The kitchen is the heart of almost any modern American home – and by “modern,” I mean built since the dawn of the 20th century. Even in those houses where it is tucked off to the side, out of the way and seemingly disconnected from the intended living spaces, the kitchen is where folks tend to gather.
In our mid-century ranch, this is where we started:
Not a horrible kitchen. Homey, well used, and well loved. But not at all consistent with Debra’s vision for the house. Here is a view looking from the library toward the breakfast area and the doors leading to the garage and laundry room:
We are coffee drinkers. Since this kitchen had the space, Debra wanted to use the wall on the left side of the picture, above, for a plumbed and wired coffee bar, so that went into the plan.
We wanted to maintain the basic U-configuration of the cabinetry, but we also wanted to open the kitchen up to the family room on one side and the library on the other. Debra came up with a plan that did just that, while increasing counter work space. It involved extending the left side of the U, shifting the sink and the dishwasher to the bottom of the U, and replacing the separate cooktop and ovens with a dual-oven drop-in range placed into the corner.
Notice how the lower cabinets are mostly large drawers and the narrow spaces for baking sheets on either side of the oven. The open space to the left of the oven opening is for the dishwasher; the sink will go to the left of that. A new hood will go above the range and be vented through the roof.
Now, from this vantage point, turn 180 degrees and take a look at the new pantry and the space for the refrigerator.

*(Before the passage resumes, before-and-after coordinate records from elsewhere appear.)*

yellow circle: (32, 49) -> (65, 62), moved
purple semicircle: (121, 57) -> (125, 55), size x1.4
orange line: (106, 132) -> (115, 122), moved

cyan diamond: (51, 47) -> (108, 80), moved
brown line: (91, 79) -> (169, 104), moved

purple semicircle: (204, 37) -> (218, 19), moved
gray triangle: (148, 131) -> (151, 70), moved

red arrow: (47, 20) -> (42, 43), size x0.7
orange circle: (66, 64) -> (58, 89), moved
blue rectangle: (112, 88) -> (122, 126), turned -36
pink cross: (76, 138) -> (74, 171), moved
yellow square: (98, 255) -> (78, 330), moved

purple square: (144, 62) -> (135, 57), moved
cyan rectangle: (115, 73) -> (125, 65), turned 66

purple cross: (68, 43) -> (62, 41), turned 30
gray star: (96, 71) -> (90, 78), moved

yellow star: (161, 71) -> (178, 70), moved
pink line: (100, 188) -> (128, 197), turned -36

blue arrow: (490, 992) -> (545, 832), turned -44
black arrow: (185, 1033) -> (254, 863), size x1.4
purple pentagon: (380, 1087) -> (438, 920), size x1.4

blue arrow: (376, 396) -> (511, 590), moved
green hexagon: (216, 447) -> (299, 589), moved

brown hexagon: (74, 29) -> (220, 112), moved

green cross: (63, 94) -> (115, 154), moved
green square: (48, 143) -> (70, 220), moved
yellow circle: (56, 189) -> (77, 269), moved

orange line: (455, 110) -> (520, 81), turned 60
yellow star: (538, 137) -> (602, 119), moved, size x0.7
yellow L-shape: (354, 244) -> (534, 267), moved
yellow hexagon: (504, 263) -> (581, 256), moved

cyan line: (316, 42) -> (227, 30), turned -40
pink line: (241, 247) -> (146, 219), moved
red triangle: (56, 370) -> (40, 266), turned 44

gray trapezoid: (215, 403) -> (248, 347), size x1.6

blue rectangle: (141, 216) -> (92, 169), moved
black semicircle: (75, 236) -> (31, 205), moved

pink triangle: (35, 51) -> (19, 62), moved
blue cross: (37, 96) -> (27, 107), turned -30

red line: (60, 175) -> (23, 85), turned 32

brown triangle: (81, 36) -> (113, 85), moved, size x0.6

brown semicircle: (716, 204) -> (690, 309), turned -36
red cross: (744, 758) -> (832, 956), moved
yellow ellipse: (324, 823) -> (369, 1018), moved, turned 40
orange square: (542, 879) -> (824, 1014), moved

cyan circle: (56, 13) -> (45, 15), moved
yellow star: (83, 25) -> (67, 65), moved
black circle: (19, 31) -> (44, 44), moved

It bears mentioning that this house was on a pier and beam foundation, which facilitated the new plumbing for the coffee bar and shifting of the dishwasher. This renovation would have been far more difficult and expensive if we’d had to jackhammer a slab.
Here is the same area after construction and shortly before completion:
The refrigerator is a Kitchen Aid panel-ready, french-door model with a bottom drawer freezer compartment. The millwork carpenter who built the cabinets also made the panels for the doors. Wire-basket drawers were installed on the shelves in the pantry.
Debra designed the coffee bar to have the appearance of a piece of furniture, although it was fully plumbed, wired, and attached to the wall. The coffee maker had a direct water supply, so we didn’t have to measure and pour water. It did not grind the beans but was fully programmable otherwise. Punch a button after you load your custom-ground beans and the coffee is ready whenever you want it to be in the morning.
You can see the faucet for the bar sink to the right of the coffee machine but can’t see the insta-hot water dispenser for tea or hot chocolate, etc. There was also a milk frother for lattes – a particular favorite of Debra’s. On the far end of the coffee bar is the drawer microwave.